石川テレビニュース
ISHIKAWA TV NEWS
石川県内ニュース
夜遅くから明け方に豪雨が多い理由は「放射冷却」 台風24号接近で火・水曜に再び大雨の恐れ
「秋の長雨」とは言いますが、降っている期間の長さもさることながら、全国的に記録的な量の雨が降っていますね。
秋雨前線とその南に台風、そして太平洋高気圧があるという気圧配置が続いていて、日本に暖かく湿った空気が大量に流れ込んでいます。このため日本各地で豪雨が発生しやすいという状況になっています。
先週木曜日は、羽咋や中能登町、富山の氷見、土日は福井、そしてきのうの青森といずれも夜遅くから明け方にかけての暗い時間帯に豪雨が発生しました。明け方に豪雨が発生しやすい理由はいくつかありますが、大きな要因が放射冷却です。
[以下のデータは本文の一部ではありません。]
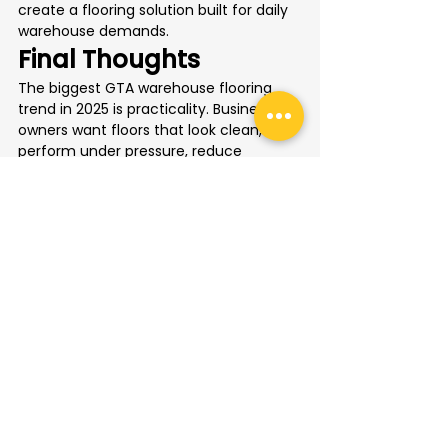
create a flooring solution built for daily 
warehouse demands.
Final Thoughts
The biggest GTA warehouse flooring 
trend in 2025 is practicality. Business 
owners want floors that look clean, 
perform under pressure, reduce 
maintenance, improve safety, and 
handle local conditions.
Epoxy coatings, slip-resistant finishes, 
line marking, brighter surfaces, and salt-
resistant systems are all becoming 
popular because they solve real 
problems inside busy warehouse 
spaces.
For Toronto and GTA businesses, 
investing in the right floor is not just a 
cosmetic improvement. It is a smart 
operational upgrade that can make the 
entire facility safer, cleaner, and easier 
to manage.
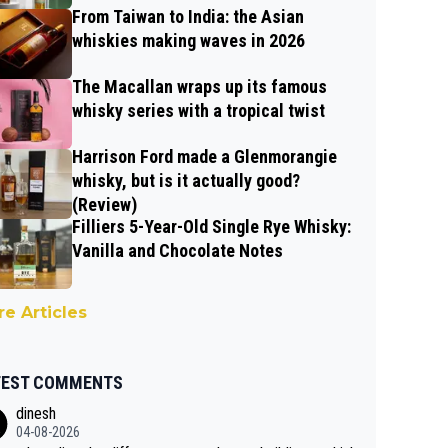
From Taiwan to India: the Asian
whiskies making waves in 2026
The Macallan wraps up its famous
whisky series with a tropical twist
Harrison Ford made a Glenmorangie
whisky, but is it actually good?
(Review)
Filliers 5-Year-Old Single Rye Whisky:
Vanilla and Chocolate Notes
e Articles
TEST COMMENTS
dinesh
04-08-2026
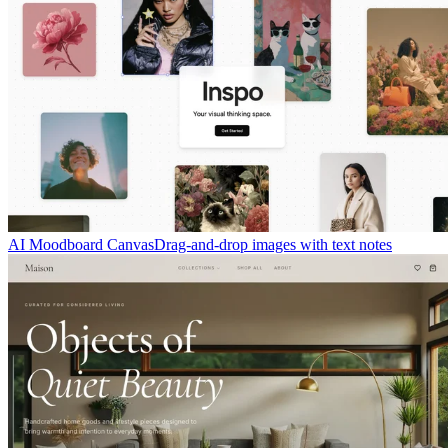
AI Moodboard Canvas
Drag-and-drop images with text notes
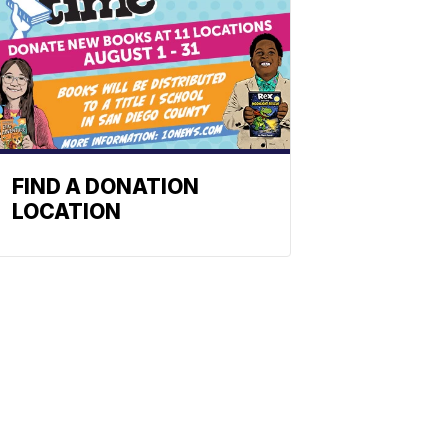
FIND A DONATION
LOCATION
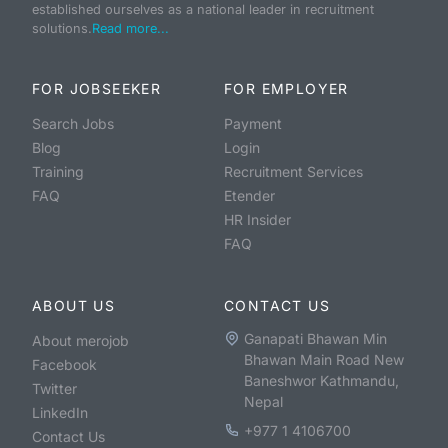
established ourselves as a national leader in recruitment
solutions.
Read more...
FOR JOBSEEKER
FOR EMPLOYER
Search Jobs
Payment
Blog
Login
Training
Recruitment Services
FAQ
Etender
HR Insider
FAQ
ABOUT US
CONTACT US
Ganapati Bhawan Min
About merojob
Bhawan Main Road New
Facebook
Baneshwor Kathmandu,
Twitter
Nepal
LinkedIn
+977 1 4106700
Contact Us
放射冷却というと、冬の良く晴れた日の朝に冷え込みが厳しくなるというイメージですが、この季節の豪雨にも関係があるんですね。夜になって日が当たらなくなると、地球の熱が宇宙に向かって逃げていく、これが放射冷却が冬の冷え込みをもたらすメカニズムです。
しかし、厚い雲がある状態になると、地表面の熱は雲に邪魔をされて閉じ込められるかたちになります。一方、雲の上部では熱が宇宙に逃げて急激に気温が下がっていきます。このため地上と上空の気温差が大きくなり、大気の状態が不安定となって積乱雲が発達して大雨となりやすいのです。
暗い時間の大雨は、避難するのも難しく不安ですよね。羽咋でも、朝起きたらすでに家の周りが水浸しだったという声も聞きました。どのように備えると良いでしょうか。
事前に最新の気象情報を確認して、浸水や土砂災害の恐れがある場所にいる方は明るいうちに避難しましょう。避難しない場合は、がけや斜面から離れた位置にある部屋でお休みになってください。また浸水の危険があるエリアの方は2階以上で眠る、貴重品や家財道具などを上の階に移動させるなど対策をしておくと良いでしょう。
すでに多くの雨が降っていますので今後少ない雨でも大きな災害につながることがあります。南西諸島付近を迷走している台風24号ですが7日月曜日には北寄りに進路を変え、ゆっくりと本州に近づくと予想されています。火曜日から水曜日にかけては前線が北陸を通過する見込みのため県内でも大雨となる可能性がありますので警戒してください。